**Task to complete:** For the string "için", find every matching line in the records and copy it.

**Data for this task:**
......

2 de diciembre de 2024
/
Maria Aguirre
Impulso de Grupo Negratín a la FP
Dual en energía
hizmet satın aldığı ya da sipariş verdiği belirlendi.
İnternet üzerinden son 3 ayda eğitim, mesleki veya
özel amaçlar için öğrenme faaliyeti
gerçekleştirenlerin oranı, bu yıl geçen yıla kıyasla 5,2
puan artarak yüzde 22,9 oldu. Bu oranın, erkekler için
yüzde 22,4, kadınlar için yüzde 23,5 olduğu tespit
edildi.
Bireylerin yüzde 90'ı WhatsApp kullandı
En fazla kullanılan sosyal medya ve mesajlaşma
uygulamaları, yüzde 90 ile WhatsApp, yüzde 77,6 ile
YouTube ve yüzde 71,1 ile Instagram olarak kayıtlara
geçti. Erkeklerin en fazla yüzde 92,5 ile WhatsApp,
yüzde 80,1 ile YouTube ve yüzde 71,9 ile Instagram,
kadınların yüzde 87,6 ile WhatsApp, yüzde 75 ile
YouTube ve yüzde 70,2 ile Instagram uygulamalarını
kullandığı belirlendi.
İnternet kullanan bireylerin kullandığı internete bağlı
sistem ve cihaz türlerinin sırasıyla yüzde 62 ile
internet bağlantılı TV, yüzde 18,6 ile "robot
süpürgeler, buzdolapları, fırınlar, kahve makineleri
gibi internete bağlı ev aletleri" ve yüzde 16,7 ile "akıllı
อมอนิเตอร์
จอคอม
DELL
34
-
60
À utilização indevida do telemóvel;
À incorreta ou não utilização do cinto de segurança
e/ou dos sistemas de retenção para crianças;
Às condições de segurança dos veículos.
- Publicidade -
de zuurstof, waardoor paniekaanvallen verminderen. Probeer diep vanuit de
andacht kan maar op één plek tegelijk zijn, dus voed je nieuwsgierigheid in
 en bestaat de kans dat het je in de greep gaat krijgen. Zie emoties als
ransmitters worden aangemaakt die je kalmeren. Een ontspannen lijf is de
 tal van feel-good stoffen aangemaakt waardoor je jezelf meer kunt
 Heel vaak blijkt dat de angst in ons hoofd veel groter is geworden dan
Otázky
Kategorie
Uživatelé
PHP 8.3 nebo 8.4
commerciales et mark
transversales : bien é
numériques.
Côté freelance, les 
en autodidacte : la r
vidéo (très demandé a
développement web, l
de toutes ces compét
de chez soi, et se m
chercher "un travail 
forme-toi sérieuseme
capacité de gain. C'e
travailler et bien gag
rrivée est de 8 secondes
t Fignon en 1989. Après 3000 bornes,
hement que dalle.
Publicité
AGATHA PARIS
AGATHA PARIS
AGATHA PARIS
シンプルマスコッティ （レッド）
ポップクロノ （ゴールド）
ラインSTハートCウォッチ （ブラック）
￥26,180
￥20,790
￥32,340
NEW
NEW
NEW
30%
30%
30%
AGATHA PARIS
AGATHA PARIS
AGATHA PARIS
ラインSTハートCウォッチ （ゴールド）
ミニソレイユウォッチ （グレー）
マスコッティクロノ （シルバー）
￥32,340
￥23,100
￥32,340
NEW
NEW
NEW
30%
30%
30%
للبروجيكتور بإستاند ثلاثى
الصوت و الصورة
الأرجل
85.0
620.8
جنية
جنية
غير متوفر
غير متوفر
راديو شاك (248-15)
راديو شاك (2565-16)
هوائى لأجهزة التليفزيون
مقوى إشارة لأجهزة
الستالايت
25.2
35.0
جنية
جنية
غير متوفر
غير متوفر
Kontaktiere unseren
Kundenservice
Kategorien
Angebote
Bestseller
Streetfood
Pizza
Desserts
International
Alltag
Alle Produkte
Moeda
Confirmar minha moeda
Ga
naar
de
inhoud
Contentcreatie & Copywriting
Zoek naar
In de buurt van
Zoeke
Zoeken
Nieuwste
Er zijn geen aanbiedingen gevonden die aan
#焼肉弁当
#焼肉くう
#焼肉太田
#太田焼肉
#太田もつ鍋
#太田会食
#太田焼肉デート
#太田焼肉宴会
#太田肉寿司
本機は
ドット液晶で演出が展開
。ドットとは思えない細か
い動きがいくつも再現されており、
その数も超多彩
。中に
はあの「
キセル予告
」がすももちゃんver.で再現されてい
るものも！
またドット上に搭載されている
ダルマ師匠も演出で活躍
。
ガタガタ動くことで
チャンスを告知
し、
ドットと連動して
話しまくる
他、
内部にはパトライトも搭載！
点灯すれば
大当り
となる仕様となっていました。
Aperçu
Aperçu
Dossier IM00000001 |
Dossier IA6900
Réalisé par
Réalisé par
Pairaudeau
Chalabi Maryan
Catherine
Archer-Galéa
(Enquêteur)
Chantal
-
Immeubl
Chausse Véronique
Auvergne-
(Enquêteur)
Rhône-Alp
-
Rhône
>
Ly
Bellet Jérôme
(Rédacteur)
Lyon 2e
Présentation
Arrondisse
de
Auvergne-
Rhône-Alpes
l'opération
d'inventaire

......

**Solution below:**
özel amaçlar için öğrenme faaliyeti
puan artarak yüzde 22,9 oldu. Bu oranın, erkekler için
yüzde 22,4, kadınlar için yüzde 23,5 olduğu tespit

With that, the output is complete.